The comedian has observed the world. The social strife you and I witness on social media is more than just the fodder that fuels his sense of humor. You can find him riding with New York City cabbies and listening to them explain how Uber and Lyft is killing them. It’s not funny. It’s not meant to be. His latest one-man show, “Red State Blue State,” is meant to be funny, but there is candor. It premiered in January and was later adapted into CNN’s first comedy special before it started streaming on Netflix in August.

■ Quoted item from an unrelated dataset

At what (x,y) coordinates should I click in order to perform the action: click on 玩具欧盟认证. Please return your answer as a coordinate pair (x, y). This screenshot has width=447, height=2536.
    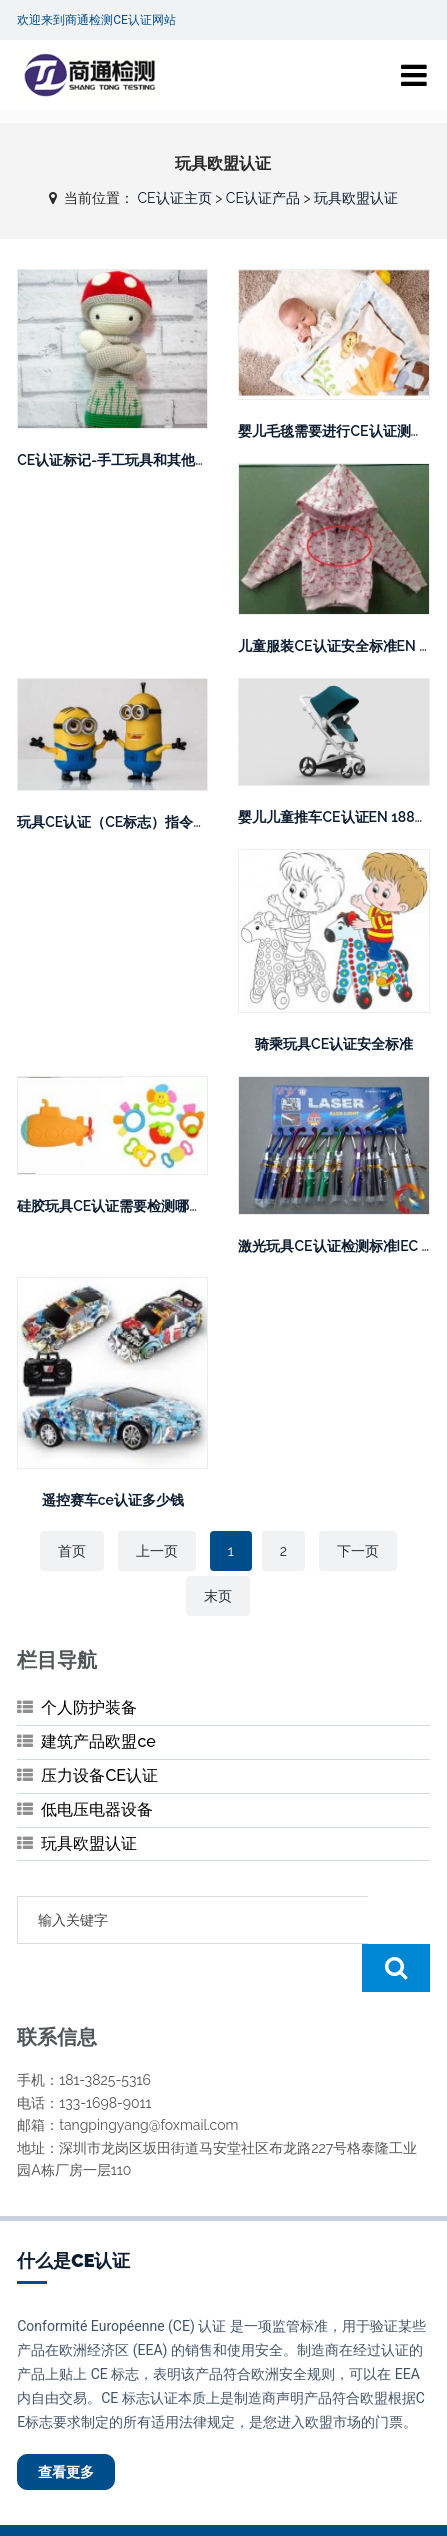
    Looking at the image, I should click on (356, 198).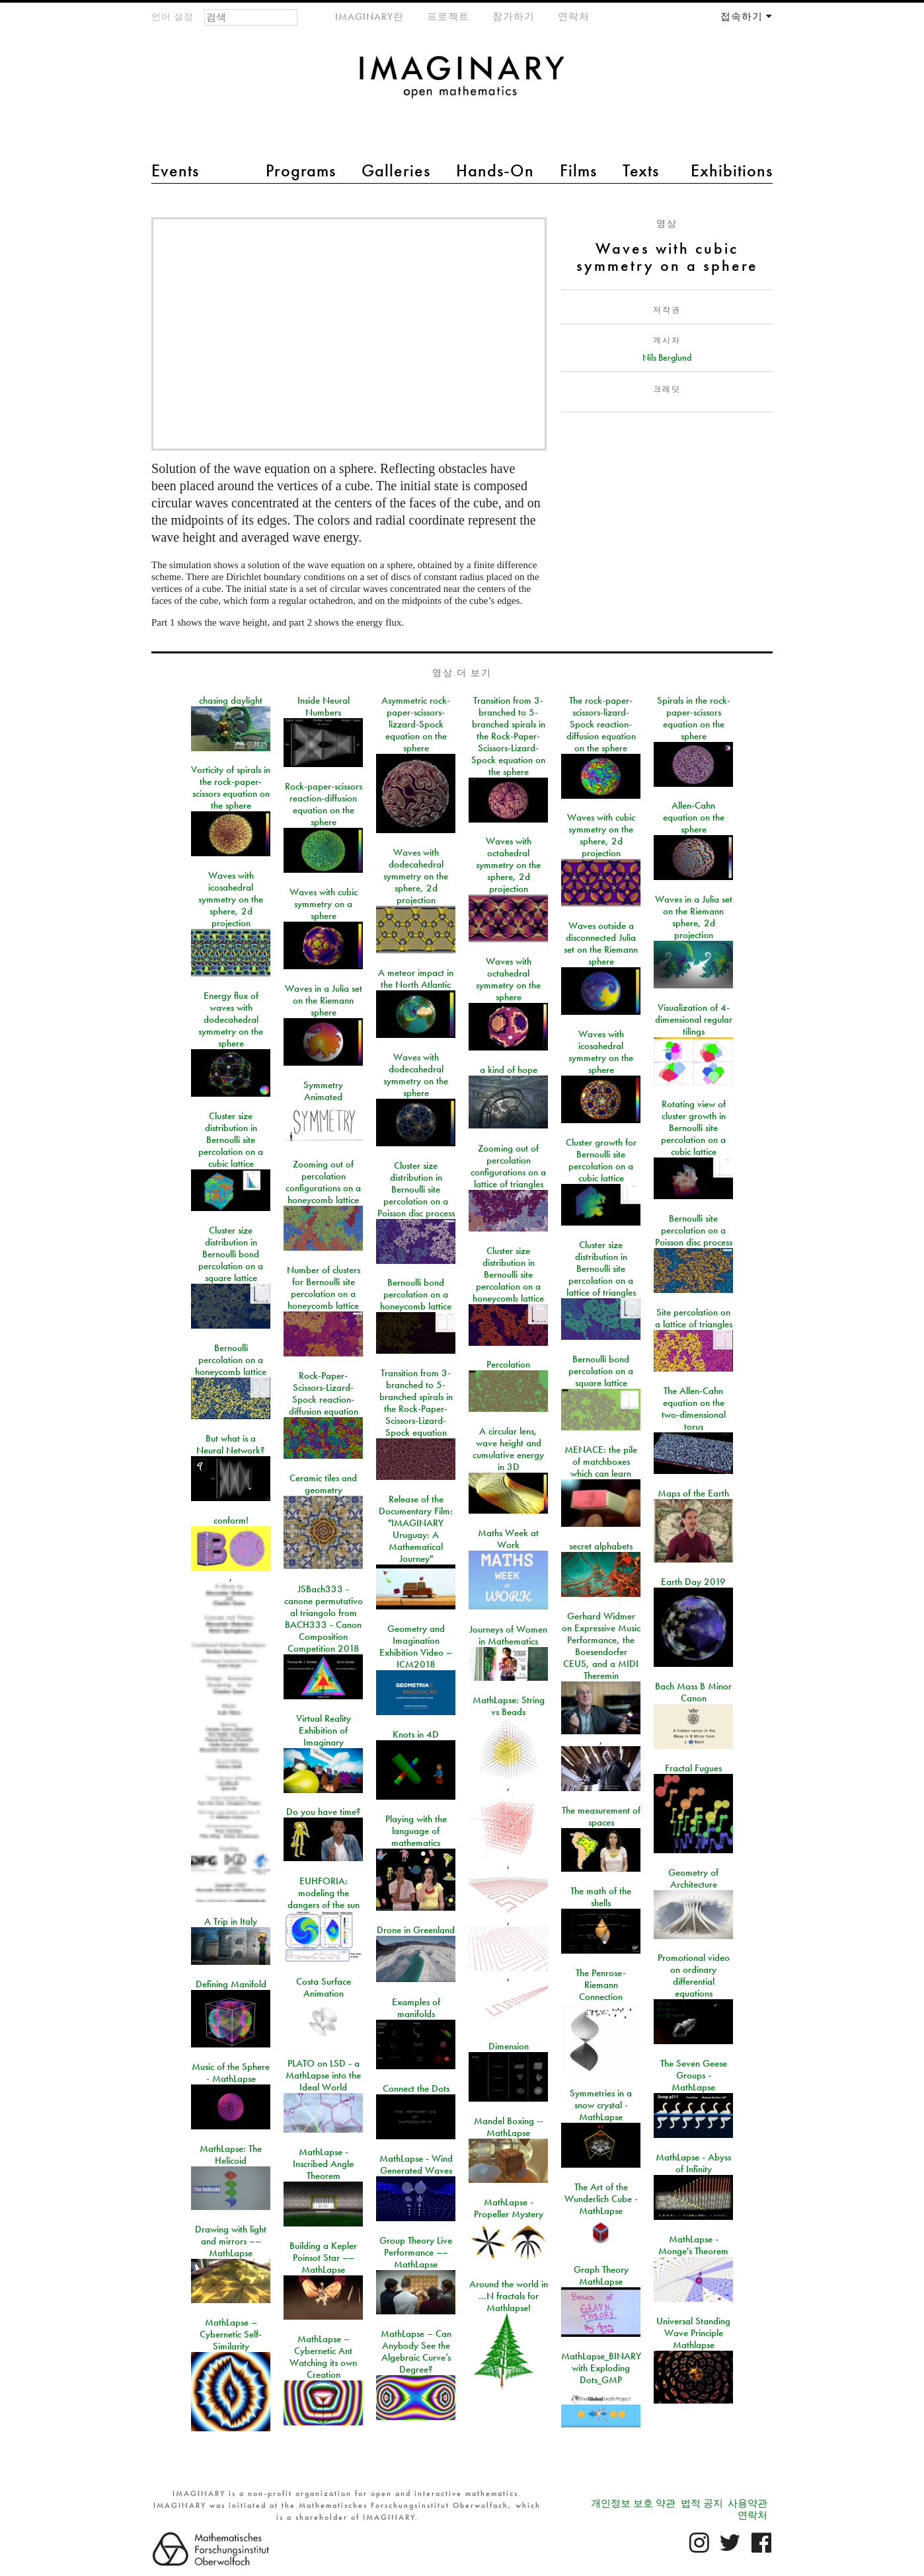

The headlines out of Washington have long provided punchlines for comedians, and these past few years have been no exception. For Quinn, today’s current events have turned into a senior thesis; one that calls for flipping the channel on America. As controversial as that reads, people from both sides of the aisle enjoy it.
“I think we should find a way to divide, and stay together at the same time,” Quinn said. “At this point, it’s just getting ridiculous. The whole point of this country is that people are supposed to live the way that they believe. And, everyone is trying to get other people to believe what they believe. That’s not going to work.”
Quinn’s take on our freedom of speech is that, “it’s an acoustic art; it wasn’t meant to go electric,” he said, adding that it was meant to be exercised by a person under an oak tree, in front of a handful of people. With social media, that same person now speaks to the world; and probably shouldn’t be. He describes people as being “emotionally dug in” and unwilling to change their point of views.
“I’ve talked to a lot of people who would span the political landscape,” Quinn said, “and, they’ve all got one thing in common: They all have this real anger and real fixed idea that this is the way it is, this is what’s wrong. They all think they know what’s wrong, and they’re just disillusioned.”
Quinn is on the road with new material. He hits the Swyer Theatre at the Egg on Saturday, Dec. 21 with “Colin Quinn Live” before jetting off to London where they have their own problems. He’ll likely touch upon those issues, too, while he’s there. But, don’t ask him to pick a side. He doesn’t see issues as easily defined or remedied.
“The whole world has been grey area since Day One,” he said. “If somebody had a solution, we’d all know about it.”